Greece's left-wing government has drawn up a 10-point plan to replace 30% of its massive bailout deal, after it easily won a confidence vote late on Tuesday, on the eve of the meeting with EU officials.
Greece will put its plan to Eurozone finance ministers in Brussels. But a swift deal is unlikely, with Greece being warned to abide by bailout terms.
The EU-IMF bailout for debt-laden Greece expires on 28 February and Athens does not want it extended.
The government says the bailout conditions - sweeping public spending cuts and job losses - have impoverished Greece.
It rejects the "troika" team - the EU, International Monetary Fund (IMF) and European Central Bank (ECB) - overseeing implementation of the 182 billion pounds bailout.
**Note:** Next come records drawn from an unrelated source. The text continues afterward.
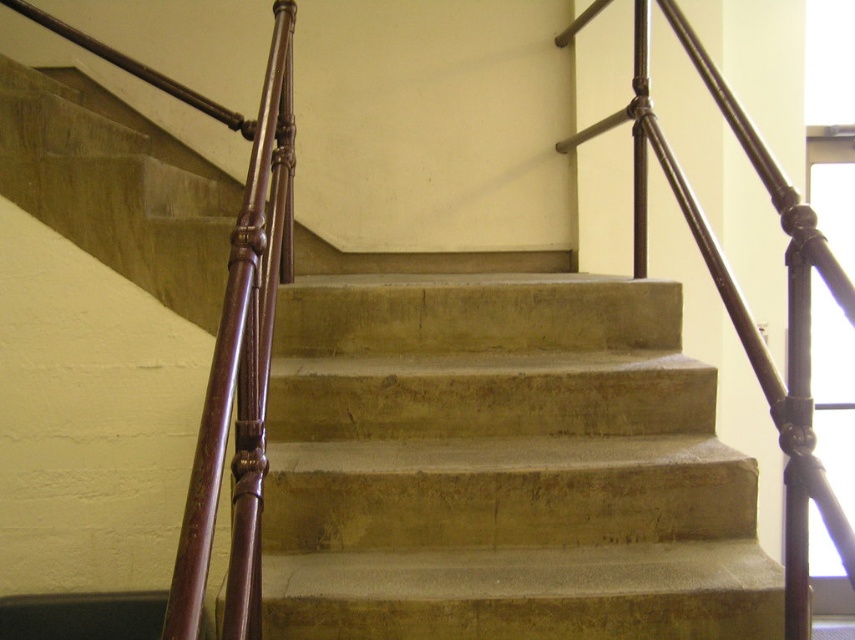 Question: In this image, where is concrete stairs at center located relative to polished dark brown metal railing at upper right?

Choices:
 (A) above
 (B) below

Answer: (B)

Question: Among these objects, which one is farthest from the camera?

Choices:
 (A) polished dark brown metal railing at upper right
 (B) concrete stairs at center

Answer: (B)

Question: Is concrete stairs at center positioned before polished dark brown metal railing at upper right?

Choices:
 (A) yes
 (B) no

Answer: (B)

Question: Is concrete stairs at center further to the viewer compared to polished dark brown metal railing at upper right?

Choices:
 (A) no
 (B) yes

Answer: (B)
Greek Prime Minister Alexis Tsipras's government won a confidence vote on Tuesday evening, as was expected, with the backing of its coalition partner, a small right-wing party.
His government had the support of 162 deputies in the 300-seat parliament "I want to repeat today, no matter how much Schaeuble asks it, we are not going to ask to extend the bailout," Tsipras said, before the vote.
"Schaeuble is proposing irrational things, to ask for a perpetuation of the mistake," he said, referring to the 2010 bailout deal.
The new 10-point plan includes bond swaps to reduce Greece's debt mountain and a proposal to make the primary budget surplus target for this year 1.49% of GDP instead of the 3% demanded by its creditors, a Greek finance ministry source said.
The primary surplus is the surplus before interest payments are included.